D28Statistical analysisFabrication ExtendedLayer 2 (Contextual)

Distribution Shape Too Clean

Detects when variable distributions are suspiciously close to textbook probability distributions, suggesting computer generation rather than real data collection.

Technical description

Real biological and social measurements almost always carry some asymmetry, heavy tails, or outliers, so a dataset in which nearly every variable is a textbook normal curve is more consistent with values drawn from a clean probability distribution than with genuine collection. D28 selects numeric columns of the individual-patient data (IPD) with at least thirty non-missing values and non-zero variance, requires at least four, and characterises each by three shape measures: the Shapiro-Wilk W statistic, which approaches 1 as a sample approaches normality; the bias-corrected sample skewness; and the bias-corrected excess kurtosis. A column is too clean when W exceeds 0.97, absolute skewness is below 0.15, and absolute excess kurtosis is below 0.5, that is jointly very normal, very symmetric, and neither heavy- nor light-tailed. It also computes the D'Agostino-Pearson omnibus K-squared test, which combines skewness and kurtosis into a single chi-square, as a formal normality test complementing Shapiro-Wilk.

How it works

Layer 2 (contextual): each qualifying column is evaluated independently. With SciPy the skewness and excess kurtosis are bias-corrected and W is the Shapiro-Wilk statistic; without SciPy it falls back to manual skewness and kurtosis and omits W. A column counts as too clean when W exceeds 0.97 and absolute skewness is below 0.15 and absolute excess kurtosis is below 0.5 (the fallback applies only the latter two). The proportion of too-clean columns sets the score (4.0 above eighty-five percent, 3.0 above seventy, 2.0 above fifty-five, 1.0 above forty), plus 0.5 when the mean W across columns exceeds 0.98 and a further 0.5 when the mean D'Agostino-Pearson omnibus p-value across columns exceeds 0.5, capped at 5.0. Constant columns are excluded because a zero-variance column has no shape and would make the bias-corrected estimators divide by a zero standard deviation. Skipped when fewer than four columns qualify. Shapiro-Wilk is applied only within its valid range, thinning columns above five thousand values.

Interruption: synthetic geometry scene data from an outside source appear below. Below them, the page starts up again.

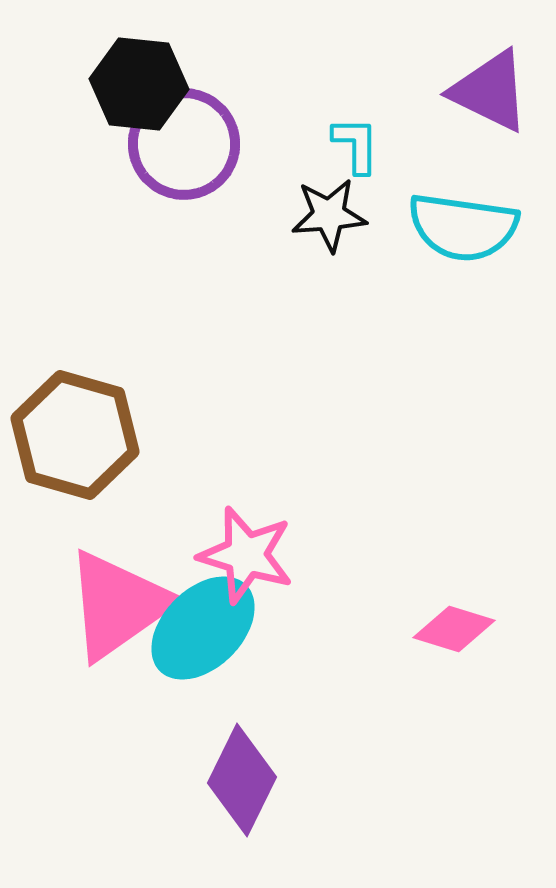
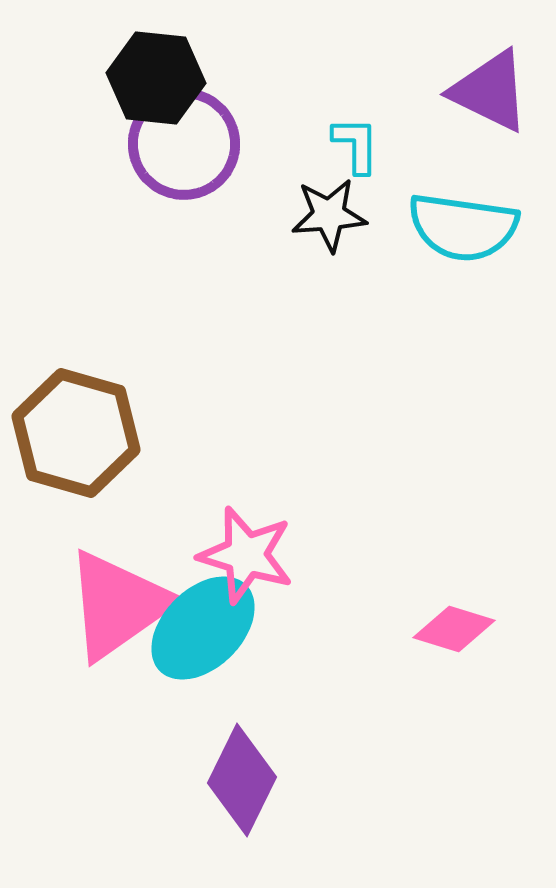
black hexagon: moved 17 px right, 6 px up
brown hexagon: moved 1 px right, 2 px up
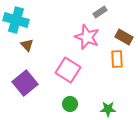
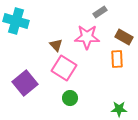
cyan cross: moved 1 px down
pink star: rotated 20 degrees counterclockwise
brown triangle: moved 29 px right
pink square: moved 4 px left, 2 px up
green circle: moved 6 px up
green star: moved 11 px right
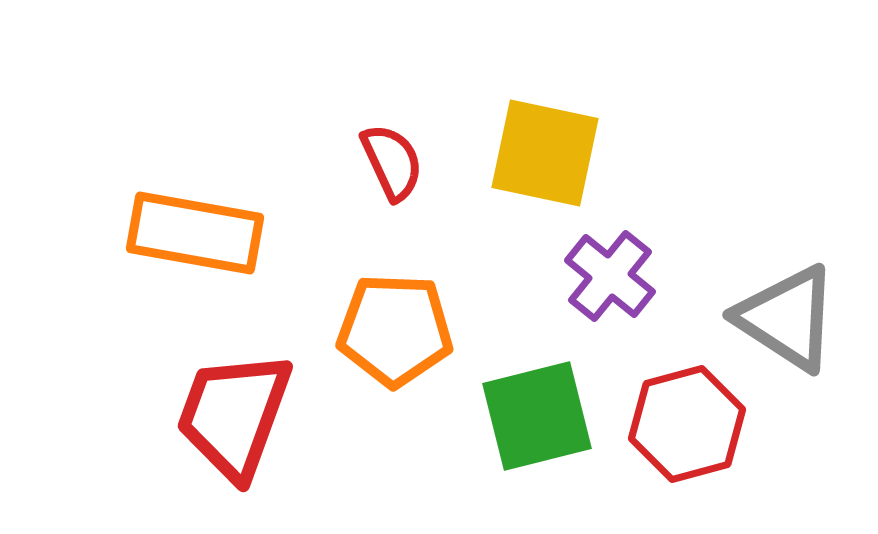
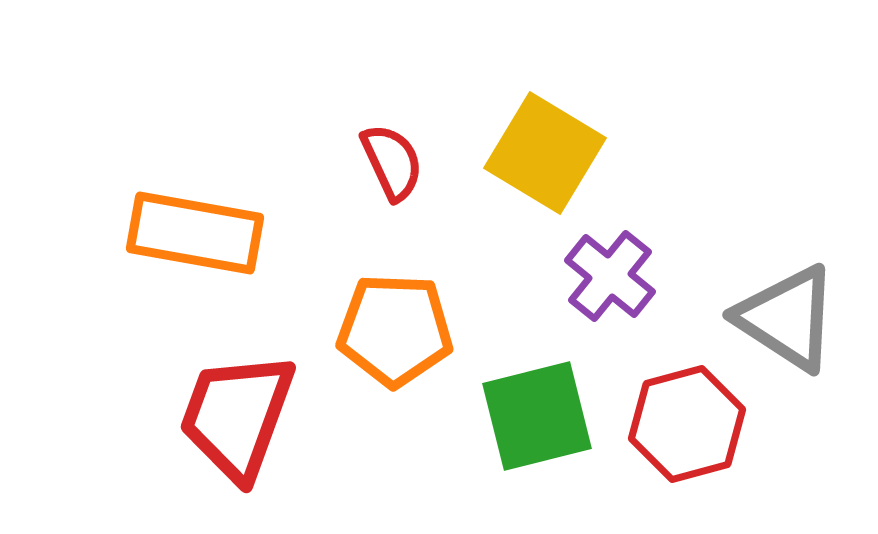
yellow square: rotated 19 degrees clockwise
red trapezoid: moved 3 px right, 1 px down
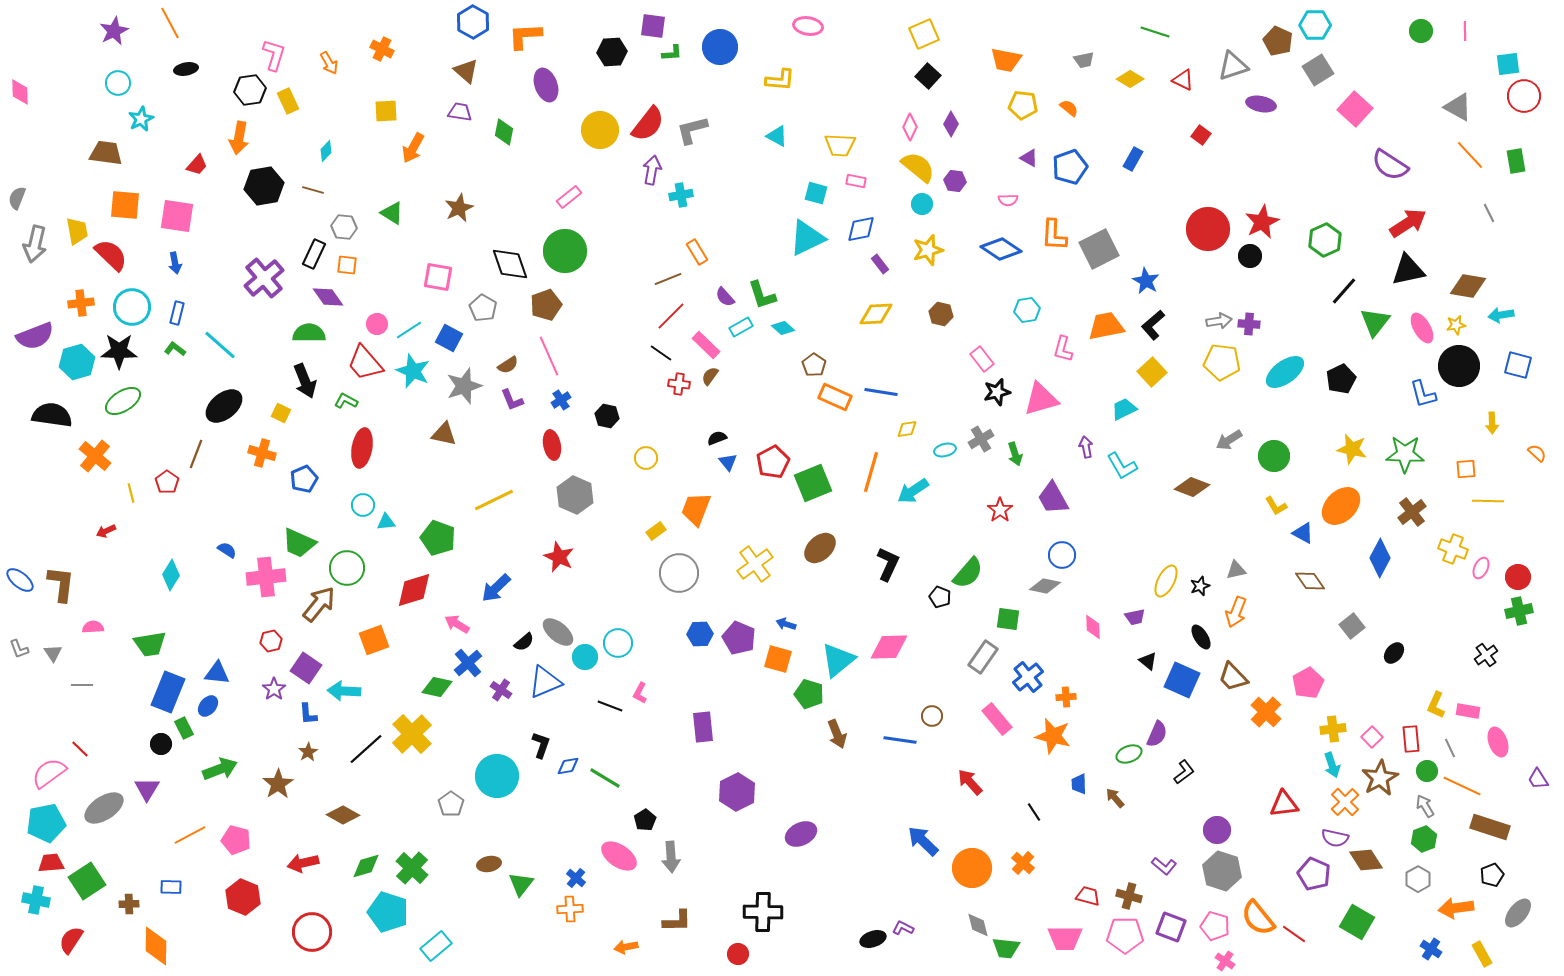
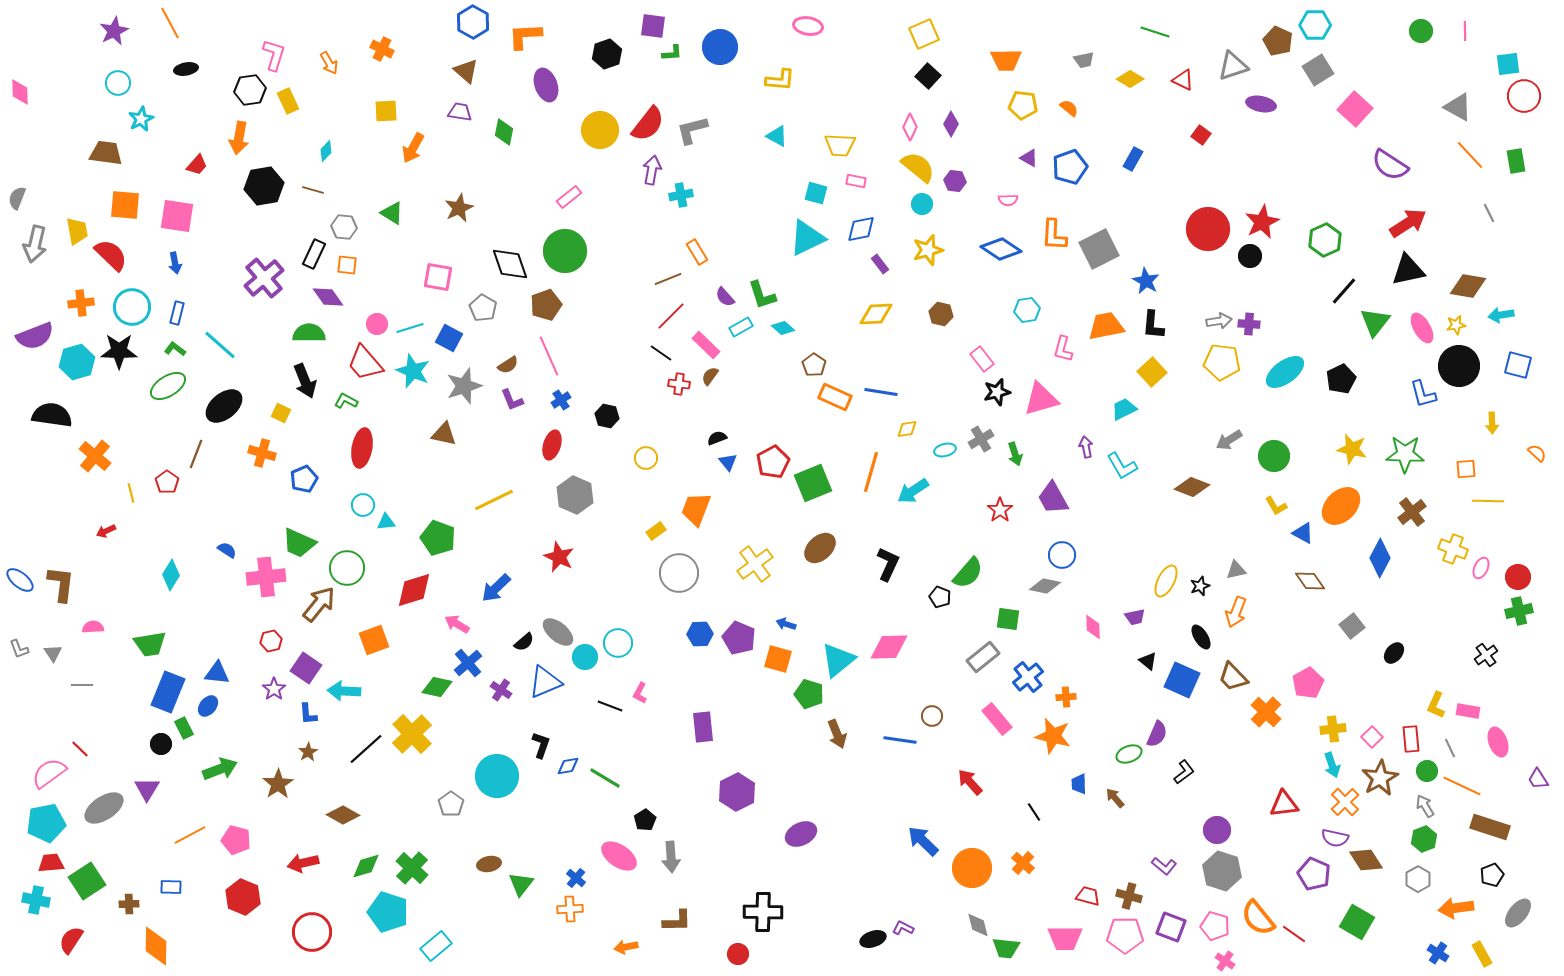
black hexagon at (612, 52): moved 5 px left, 2 px down; rotated 16 degrees counterclockwise
orange trapezoid at (1006, 60): rotated 12 degrees counterclockwise
black L-shape at (1153, 325): rotated 44 degrees counterclockwise
cyan line at (409, 330): moved 1 px right, 2 px up; rotated 16 degrees clockwise
green ellipse at (123, 401): moved 45 px right, 15 px up
red ellipse at (552, 445): rotated 28 degrees clockwise
gray rectangle at (983, 657): rotated 16 degrees clockwise
blue cross at (1431, 949): moved 7 px right, 4 px down
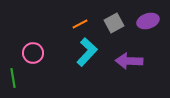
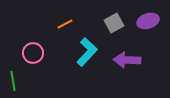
orange line: moved 15 px left
purple arrow: moved 2 px left, 1 px up
green line: moved 3 px down
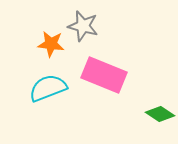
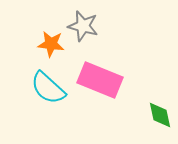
pink rectangle: moved 4 px left, 5 px down
cyan semicircle: rotated 117 degrees counterclockwise
green diamond: moved 1 px down; rotated 44 degrees clockwise
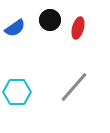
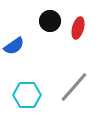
black circle: moved 1 px down
blue semicircle: moved 1 px left, 18 px down
cyan hexagon: moved 10 px right, 3 px down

Metadata records the columns tested, the too-clean count and proportion, the mean W, the mean D'Agostino-Pearson omnibus p-value, the typical sampling standard errors of skewness and kurtosis, and per-column shape values.

Why this matters

Genuine data is rarely normal: surveys of real distributions find asymmetry, heavy tails, and lumpiness to be the rule, so a dataset of uniformly textbook-normal variables is itself suspicious. A model or naive simulation tends to draw each variable from a clean parametric distribution, leaving the joint absence of skew, tail weight, and outliers that this indicator detects, and language models have been shown to fabricate clinical datasets that look plausible at a glance. Because any single near-normal variable is unremarkable, the implausible signal is the uniformity of perfection across many columns.

Score thresholds

0-1: Columns show the natural asymmetry and tail variation of real data
2-3: A majority of columns are near-perfectly Gaussian
4-5: Almost every column is textbook normal, consistent with values drawn from clean distributions

Limitations

Genuinely normal variables exist, and some real datasets contain several approximately normal columns, so the indicator relies on the proportion across columns and a flag prompts examination of provenance rather than proving fabrication. The thresholds are absolute and not adjusted for sample size, so at the thirty-row minimum sample skewness and kurtosis carry wide error and a non-normal column can fall inside the bands by chance, while at very large samples Shapiro-Wilk reacts to trivial departures. Columns are treated independently, so the joint distribution is not assessed, and discrete or coarsely rounded columns can satisfy the symmetry and tail conditions without being normal. Excessive overall Gaussianity against an external baseline is indicator D02 and inlier clustering near the mean is indicator D04; D28 focuses on the per-column shape ideal across the IPD.